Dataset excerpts
──────────────────────────────

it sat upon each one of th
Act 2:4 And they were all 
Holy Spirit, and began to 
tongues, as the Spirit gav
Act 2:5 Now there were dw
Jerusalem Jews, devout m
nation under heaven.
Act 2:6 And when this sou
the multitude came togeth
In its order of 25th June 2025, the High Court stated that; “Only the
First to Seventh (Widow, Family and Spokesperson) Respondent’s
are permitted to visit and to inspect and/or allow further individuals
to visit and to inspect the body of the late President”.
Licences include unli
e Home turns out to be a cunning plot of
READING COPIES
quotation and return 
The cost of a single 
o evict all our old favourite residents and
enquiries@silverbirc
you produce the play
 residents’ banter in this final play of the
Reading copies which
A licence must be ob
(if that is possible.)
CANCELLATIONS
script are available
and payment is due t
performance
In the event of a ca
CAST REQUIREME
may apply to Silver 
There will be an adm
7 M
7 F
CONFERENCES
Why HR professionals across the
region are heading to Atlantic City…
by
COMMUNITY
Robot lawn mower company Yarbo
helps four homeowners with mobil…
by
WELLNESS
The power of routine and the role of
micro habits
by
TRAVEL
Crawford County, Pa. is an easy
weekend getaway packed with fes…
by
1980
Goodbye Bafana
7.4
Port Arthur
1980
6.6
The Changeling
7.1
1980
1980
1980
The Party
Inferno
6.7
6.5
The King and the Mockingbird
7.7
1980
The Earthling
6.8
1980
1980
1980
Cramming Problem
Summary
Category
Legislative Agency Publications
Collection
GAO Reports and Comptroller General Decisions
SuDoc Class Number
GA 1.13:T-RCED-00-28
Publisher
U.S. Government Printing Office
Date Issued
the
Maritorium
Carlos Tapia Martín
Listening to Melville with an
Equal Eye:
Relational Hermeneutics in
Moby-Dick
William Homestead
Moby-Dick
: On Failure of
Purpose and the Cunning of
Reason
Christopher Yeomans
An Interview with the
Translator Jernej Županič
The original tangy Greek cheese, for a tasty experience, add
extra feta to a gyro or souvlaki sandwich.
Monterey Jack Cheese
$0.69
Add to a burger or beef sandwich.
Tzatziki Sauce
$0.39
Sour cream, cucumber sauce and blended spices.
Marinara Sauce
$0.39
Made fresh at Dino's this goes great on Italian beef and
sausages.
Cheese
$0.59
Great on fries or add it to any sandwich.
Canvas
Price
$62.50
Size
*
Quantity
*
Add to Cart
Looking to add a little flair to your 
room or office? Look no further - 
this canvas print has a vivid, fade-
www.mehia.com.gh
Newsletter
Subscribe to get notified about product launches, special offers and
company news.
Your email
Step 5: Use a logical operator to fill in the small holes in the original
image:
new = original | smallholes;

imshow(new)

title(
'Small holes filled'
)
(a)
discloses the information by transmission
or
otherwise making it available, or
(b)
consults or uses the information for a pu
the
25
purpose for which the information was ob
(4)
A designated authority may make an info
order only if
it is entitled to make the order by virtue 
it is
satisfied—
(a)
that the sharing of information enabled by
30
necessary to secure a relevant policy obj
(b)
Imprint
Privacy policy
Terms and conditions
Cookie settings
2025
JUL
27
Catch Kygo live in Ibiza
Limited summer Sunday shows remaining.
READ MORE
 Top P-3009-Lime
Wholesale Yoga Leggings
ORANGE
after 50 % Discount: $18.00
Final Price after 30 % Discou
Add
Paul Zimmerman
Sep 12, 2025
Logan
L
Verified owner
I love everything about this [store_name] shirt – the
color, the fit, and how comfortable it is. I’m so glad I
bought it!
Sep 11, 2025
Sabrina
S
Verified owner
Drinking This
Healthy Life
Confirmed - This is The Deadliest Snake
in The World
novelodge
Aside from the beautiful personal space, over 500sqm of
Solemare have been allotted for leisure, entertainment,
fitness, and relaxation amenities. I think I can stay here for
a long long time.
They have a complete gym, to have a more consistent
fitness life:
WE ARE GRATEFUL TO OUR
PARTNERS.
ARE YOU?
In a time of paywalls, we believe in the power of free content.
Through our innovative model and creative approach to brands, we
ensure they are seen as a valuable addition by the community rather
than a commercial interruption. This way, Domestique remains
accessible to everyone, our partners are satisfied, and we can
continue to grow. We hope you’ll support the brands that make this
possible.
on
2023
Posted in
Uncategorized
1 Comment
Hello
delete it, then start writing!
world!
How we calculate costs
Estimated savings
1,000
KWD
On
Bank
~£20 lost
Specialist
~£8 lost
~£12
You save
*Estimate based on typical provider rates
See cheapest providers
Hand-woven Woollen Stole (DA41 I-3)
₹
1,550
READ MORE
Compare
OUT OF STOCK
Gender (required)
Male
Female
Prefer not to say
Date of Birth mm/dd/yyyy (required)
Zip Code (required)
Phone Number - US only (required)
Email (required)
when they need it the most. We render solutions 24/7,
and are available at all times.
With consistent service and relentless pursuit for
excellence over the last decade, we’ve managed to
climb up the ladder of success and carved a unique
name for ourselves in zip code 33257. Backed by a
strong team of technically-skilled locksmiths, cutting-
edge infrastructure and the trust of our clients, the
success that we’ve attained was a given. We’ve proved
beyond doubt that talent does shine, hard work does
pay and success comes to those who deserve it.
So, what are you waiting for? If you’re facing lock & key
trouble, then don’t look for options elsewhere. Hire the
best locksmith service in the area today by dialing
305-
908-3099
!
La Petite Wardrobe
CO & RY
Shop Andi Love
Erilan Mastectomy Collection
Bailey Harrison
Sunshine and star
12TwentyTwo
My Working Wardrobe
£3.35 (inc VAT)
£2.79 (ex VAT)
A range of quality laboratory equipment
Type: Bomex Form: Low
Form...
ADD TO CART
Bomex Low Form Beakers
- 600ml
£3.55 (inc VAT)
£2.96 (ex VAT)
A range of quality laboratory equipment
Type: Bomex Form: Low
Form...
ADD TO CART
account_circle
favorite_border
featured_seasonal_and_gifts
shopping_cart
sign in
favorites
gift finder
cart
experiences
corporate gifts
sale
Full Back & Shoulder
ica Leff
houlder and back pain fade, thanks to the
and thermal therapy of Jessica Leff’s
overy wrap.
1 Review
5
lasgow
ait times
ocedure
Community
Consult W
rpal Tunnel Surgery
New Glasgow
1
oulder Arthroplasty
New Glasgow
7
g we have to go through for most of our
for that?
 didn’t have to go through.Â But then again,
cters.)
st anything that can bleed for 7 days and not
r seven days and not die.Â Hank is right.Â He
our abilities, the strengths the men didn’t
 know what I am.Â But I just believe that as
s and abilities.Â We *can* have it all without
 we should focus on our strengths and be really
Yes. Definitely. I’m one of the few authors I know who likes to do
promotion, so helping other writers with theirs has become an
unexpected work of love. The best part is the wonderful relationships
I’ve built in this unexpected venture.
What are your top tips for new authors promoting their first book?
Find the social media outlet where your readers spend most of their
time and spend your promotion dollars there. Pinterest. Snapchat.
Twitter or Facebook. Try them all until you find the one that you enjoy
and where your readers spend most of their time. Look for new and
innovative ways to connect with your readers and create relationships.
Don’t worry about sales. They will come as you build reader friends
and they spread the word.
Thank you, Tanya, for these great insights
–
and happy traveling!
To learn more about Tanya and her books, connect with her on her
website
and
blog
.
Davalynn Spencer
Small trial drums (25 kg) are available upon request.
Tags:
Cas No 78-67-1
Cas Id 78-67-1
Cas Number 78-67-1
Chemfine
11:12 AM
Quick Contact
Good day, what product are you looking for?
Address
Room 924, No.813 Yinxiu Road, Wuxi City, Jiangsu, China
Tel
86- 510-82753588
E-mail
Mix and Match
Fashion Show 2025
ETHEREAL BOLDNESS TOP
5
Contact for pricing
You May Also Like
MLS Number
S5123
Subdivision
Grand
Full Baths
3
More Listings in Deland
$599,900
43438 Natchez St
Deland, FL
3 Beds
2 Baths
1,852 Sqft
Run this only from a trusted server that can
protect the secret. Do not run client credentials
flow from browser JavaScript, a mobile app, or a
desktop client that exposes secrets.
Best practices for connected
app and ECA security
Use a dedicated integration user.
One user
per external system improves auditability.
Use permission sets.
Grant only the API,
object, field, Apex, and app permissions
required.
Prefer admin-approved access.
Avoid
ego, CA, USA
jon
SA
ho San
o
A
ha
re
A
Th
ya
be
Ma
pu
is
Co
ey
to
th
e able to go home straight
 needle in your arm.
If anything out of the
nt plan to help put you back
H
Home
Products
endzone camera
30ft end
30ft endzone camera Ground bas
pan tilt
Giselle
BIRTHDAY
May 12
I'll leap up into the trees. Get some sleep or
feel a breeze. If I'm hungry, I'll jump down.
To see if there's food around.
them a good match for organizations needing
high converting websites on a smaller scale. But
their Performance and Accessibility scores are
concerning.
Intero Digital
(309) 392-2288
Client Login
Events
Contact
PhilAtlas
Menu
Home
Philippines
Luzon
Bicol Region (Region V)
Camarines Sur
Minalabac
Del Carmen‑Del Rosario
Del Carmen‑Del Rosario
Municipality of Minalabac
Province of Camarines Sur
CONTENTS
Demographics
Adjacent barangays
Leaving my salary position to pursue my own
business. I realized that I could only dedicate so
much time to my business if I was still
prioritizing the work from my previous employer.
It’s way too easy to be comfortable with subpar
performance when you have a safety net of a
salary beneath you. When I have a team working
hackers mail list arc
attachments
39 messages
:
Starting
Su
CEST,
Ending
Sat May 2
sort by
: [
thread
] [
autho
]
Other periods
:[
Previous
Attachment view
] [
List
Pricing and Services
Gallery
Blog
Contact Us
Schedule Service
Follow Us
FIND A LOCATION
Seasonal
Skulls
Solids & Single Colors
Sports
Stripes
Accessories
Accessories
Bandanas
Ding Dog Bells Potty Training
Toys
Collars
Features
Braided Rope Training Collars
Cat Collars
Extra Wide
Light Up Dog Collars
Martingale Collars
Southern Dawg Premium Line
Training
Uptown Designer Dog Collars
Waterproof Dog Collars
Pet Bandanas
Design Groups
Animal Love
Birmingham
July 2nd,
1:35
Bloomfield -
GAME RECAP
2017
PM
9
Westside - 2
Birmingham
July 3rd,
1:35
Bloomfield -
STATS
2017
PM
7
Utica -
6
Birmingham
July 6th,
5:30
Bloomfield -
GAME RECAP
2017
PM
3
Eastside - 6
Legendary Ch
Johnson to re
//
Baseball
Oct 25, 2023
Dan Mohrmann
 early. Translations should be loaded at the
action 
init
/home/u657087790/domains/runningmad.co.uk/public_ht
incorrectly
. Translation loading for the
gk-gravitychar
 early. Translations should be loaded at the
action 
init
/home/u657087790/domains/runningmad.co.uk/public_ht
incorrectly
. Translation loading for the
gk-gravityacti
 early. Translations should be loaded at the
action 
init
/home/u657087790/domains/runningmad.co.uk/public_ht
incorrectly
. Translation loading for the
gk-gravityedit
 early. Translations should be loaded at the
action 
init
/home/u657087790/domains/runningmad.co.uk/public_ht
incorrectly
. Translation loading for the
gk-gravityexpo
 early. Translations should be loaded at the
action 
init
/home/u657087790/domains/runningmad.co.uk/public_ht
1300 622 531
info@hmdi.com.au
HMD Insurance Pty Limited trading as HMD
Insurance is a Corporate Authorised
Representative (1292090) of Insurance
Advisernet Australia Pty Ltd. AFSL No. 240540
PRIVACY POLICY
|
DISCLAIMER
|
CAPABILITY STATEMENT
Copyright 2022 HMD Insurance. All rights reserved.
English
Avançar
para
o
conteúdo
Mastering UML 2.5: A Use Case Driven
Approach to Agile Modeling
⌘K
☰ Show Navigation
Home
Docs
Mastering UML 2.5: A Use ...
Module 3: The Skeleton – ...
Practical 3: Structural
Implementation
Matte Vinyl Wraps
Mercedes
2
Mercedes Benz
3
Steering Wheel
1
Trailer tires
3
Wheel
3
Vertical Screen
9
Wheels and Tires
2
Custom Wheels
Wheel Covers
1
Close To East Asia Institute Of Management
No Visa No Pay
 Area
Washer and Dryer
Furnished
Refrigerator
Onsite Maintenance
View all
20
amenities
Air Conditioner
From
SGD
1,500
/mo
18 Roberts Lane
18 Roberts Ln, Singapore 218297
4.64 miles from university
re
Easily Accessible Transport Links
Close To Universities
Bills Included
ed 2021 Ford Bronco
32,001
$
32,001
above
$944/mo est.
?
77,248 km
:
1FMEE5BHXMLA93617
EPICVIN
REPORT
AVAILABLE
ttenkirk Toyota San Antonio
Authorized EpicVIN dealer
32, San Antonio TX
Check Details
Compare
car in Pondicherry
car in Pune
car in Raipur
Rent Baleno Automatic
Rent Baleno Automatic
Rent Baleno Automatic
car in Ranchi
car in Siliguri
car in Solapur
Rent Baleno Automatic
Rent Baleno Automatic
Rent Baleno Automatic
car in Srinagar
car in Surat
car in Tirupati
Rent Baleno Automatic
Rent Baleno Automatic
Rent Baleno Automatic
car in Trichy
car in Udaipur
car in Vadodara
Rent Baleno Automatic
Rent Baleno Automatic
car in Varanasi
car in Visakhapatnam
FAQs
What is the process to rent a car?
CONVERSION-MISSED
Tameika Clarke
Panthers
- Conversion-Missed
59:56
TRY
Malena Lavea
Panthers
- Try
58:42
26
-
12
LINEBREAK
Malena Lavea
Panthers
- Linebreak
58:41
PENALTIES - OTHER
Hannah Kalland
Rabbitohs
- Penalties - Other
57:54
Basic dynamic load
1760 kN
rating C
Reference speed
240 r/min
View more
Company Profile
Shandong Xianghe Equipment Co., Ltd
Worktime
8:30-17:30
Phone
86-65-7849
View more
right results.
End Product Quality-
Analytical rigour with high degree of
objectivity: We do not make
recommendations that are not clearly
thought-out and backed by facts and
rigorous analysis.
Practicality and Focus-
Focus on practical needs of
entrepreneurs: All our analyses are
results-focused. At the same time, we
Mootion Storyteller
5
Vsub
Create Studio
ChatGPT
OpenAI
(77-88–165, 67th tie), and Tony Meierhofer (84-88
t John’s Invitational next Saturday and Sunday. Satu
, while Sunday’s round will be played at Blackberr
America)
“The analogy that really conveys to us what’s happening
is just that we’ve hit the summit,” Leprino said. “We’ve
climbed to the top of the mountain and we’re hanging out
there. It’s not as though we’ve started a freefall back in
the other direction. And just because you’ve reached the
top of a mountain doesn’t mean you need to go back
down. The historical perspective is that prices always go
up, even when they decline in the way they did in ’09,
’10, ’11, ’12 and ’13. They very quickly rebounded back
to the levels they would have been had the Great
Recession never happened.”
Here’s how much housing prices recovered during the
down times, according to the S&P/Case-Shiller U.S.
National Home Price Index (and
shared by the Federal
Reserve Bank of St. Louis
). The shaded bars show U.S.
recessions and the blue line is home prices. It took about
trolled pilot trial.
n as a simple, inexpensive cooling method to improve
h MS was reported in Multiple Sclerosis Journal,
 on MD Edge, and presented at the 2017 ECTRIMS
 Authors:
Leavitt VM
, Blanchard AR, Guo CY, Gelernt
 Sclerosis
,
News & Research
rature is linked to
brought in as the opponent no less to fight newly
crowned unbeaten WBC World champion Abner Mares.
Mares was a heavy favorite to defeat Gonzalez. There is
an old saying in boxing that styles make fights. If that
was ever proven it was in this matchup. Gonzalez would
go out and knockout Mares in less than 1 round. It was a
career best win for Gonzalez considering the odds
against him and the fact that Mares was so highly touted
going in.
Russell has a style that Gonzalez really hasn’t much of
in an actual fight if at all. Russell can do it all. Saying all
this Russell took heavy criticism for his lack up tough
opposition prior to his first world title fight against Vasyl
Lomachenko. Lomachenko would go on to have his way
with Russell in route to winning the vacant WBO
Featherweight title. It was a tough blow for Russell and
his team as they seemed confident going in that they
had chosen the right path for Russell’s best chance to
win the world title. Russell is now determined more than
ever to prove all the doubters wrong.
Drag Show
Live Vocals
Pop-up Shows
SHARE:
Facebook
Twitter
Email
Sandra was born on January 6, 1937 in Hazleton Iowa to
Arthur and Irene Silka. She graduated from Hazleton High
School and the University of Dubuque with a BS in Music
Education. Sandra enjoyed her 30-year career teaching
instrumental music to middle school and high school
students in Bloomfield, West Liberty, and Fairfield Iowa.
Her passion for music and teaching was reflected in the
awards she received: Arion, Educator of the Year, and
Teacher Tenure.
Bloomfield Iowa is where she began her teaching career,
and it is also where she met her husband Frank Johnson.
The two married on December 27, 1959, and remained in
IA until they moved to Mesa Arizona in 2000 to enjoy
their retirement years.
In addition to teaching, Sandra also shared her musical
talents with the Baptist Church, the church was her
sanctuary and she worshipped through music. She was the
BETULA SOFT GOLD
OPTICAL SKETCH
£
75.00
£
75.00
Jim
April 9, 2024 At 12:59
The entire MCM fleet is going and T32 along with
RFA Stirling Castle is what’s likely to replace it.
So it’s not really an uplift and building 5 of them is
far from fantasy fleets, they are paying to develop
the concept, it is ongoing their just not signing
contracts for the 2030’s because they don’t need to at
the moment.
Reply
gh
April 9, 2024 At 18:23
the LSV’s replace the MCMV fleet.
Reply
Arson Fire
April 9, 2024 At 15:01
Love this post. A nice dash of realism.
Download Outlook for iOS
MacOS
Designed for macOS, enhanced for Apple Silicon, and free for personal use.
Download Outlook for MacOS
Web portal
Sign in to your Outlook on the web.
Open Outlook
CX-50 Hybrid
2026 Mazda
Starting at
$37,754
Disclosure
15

──────────────────────────────

**Problem to work on:** The answer should consist solely of the lines from the first line above through the one with "Crawford County, Pa. is an easy", both included, repeated exactly.

**Answer area:**
it sat upon each one of th
Act 2:4 And they were all 
Holy Spirit, and began to 
tongues, as the Spirit gav
Act 2:5 Now there were dw
Jerusalem Jews, devout m
nation under heaven.
Act 2:6 And when this sou
the multitude came togeth
In its order of 25th June 2025, the High Court stated that; “Only the
First to Seventh (Widow, Family and Spokesperson) Respondent’s
are permitted to visit and to inspect and/or allow further individuals
to visit and to inspect the body of the late President”.
Licences include unli
e Home turns out to be a cunning plot of
READING COPIES
quotation and return 
The cost of a single 
o evict all our old favourite residents and
enquiries@silverbirc
you produce the play
 residents’ banter in this final play of the
Reading copies which
A licence must be ob
(if that is possible.)
CANCELLATIONS
script are available
and payment is due t
performance
In the event of a ca
CAST REQUIREME
may apply to Silver 
There will be an adm
7 M
7 F
CONFERENCES
Why HR professionals across the
region are heading to Atlantic City…
by
COMMUNITY
Robot lawn mower company Yarbo
helps four homeowners with mobil…
by
WELLNESS
The power of routine and the role of
micro habits
by
TRAVEL
Crawford County, Pa. is an easy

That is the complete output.